The BBC programme asked why the DUP leader did not tell the authorities his wife had not registered £50,000 she obtained from two property developers.
Having entered Parliament Buildings under the glare of the media at about 4pm, some of the party’s big hitters drifted back out through a side door around four hours later looking stoney faced and staying tight-lipped.
By that time the temperatures had plummeted to around minus three and all Press except the Belfast Telegraph had left.
There was little indication among the politicians leaving Stormont of internal pressure being put on the party leader to step down, but it was perhaps telling that no one was rushing to voice their support.
Instead, the MLAs brushed off questions from the Belfast Telegraph and stayed silent on their views.
Leaving via Stormont’s west wing, in an effort to avoid the Press who had earlier in the evening gathered in the Great Hall, veteran politician Ian Paisley Snr, who stepped down as First Minister last year declined to give away any details of the meeting.
Wearing his trademark fedora hat and a long winter coat, a frail-looking Dr Paisley was assisted into a waiting car by his son Ian Paisley Jnr, who told the Belfast Telegraph: “He is not saying anything. We are not saying anything.”
He added: “I really can’t comment. I know the Press have a job to do, but I have a job to do too. I really can’t comment.”
Next out was Upper Bann MLA David Simpson, who told the Belfast Telegraph: “No, nothing today”.
Security guards then stepped in and ordered the Belfast Telegraph to move away from the west wing door and back behind a wall hwich is about 10 yards from the door.

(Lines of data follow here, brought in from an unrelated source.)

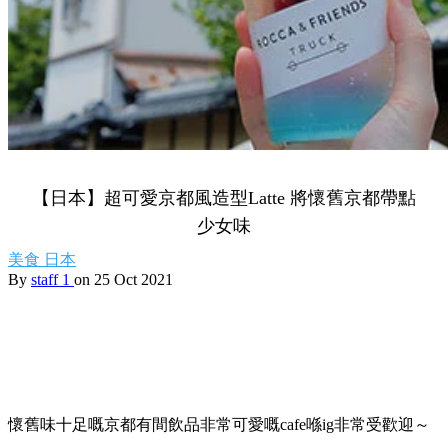
【日本】超可愛京都風造型Latte 將懷舊京都帶點
少女味
美食
日本
By
staff 1
on 25 Oct 2021
懷舊味十足嘅京都有間飲品非常可愛嘅cafe喺ig非常受歡迎～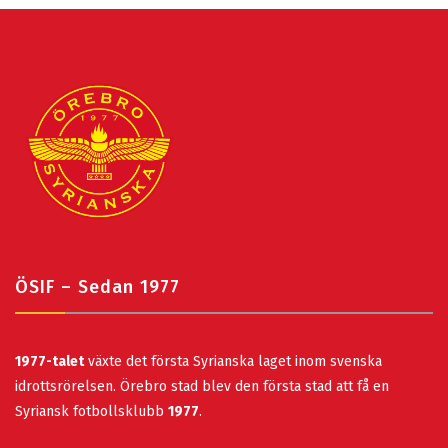
ÖSIF – Sedan 1977
1977-talet
växte det första Syrianska laget inom svenska
idrottsrörelsen. Örebro stad blev den första stad att få en
Syriansk fotbollsklubb
1977
.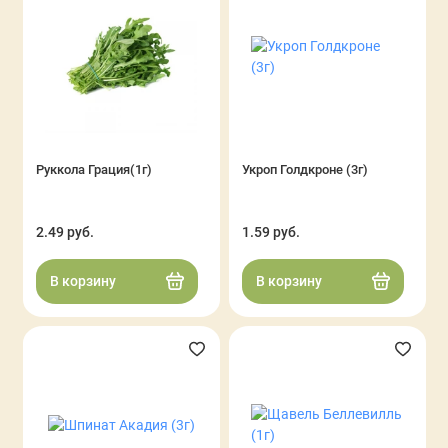
Руккола Грация(1г)
Укроп Голдкроне (3г)
2.49 руб.
1.59 руб.
В корзину
В корзину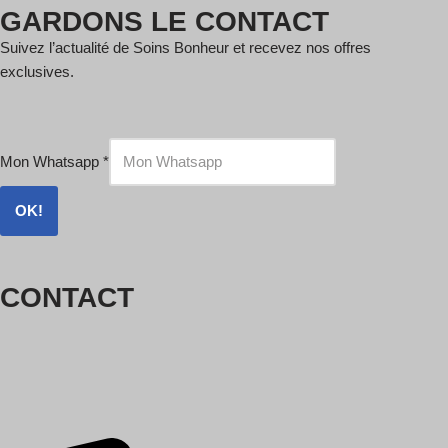
GARDONS LE CONTACT
Suivez l’actualité de Soins Bonheur et recevez nos offres
exclusives.
Mon Whatsapp
*
OK!
CONTACT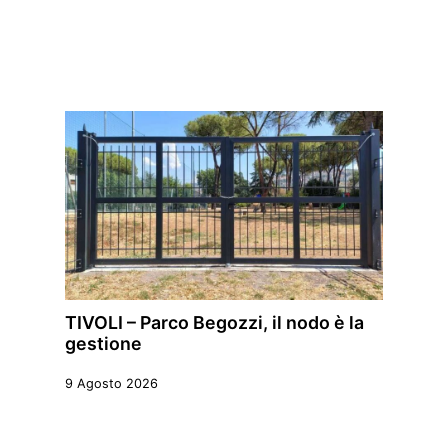
TIVOLI – Parco Begozzi, il nodo è la
gestione
9 Agosto 2026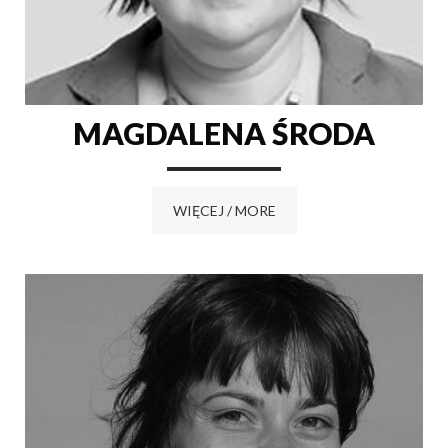
MAGDALENA ŚRODA
WIĘCEJ / MORE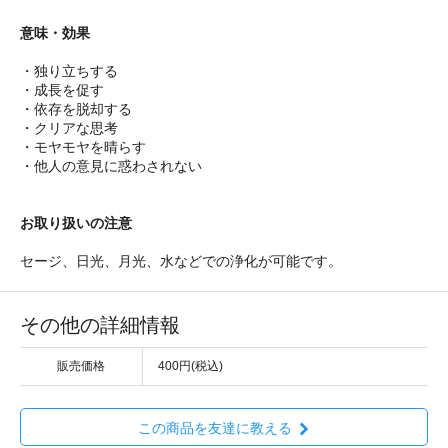
意味・効果
・独り立ちする
・成長を促す
・依存を脱却する
・クリアな思考
・モヤモヤを晴らす
・他人の意見に惑わされない
お取り扱いの注意
セージ、日光、月光、水などでの浄化が可能です。
その他の詳細情報
販売価格
400円(税込)
この商品を友達に教える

And about 10 minutes later before some of the other senior figures left the meeting, I was told to leave, as the building was being closed.
Earlier in the day DUP officers had congregated at the Dundela House headquarters in east Belfast to discuss the future of the first family and the party.
Peter Robinson has vowed to continue in his role as First Minister.
In a statement released at about 9pm last night, a DUP spokesman said: “The party officers have accepted Iris Robinson's decision to step down from political life.
“The party will consult with the Strangford DUP association and fill the vacated Assembly seat as well as setting in place processes to deal with the council and Westminster situations.”
Another meeting has been planned for Monday ahead of the resumption of the new Assembly term.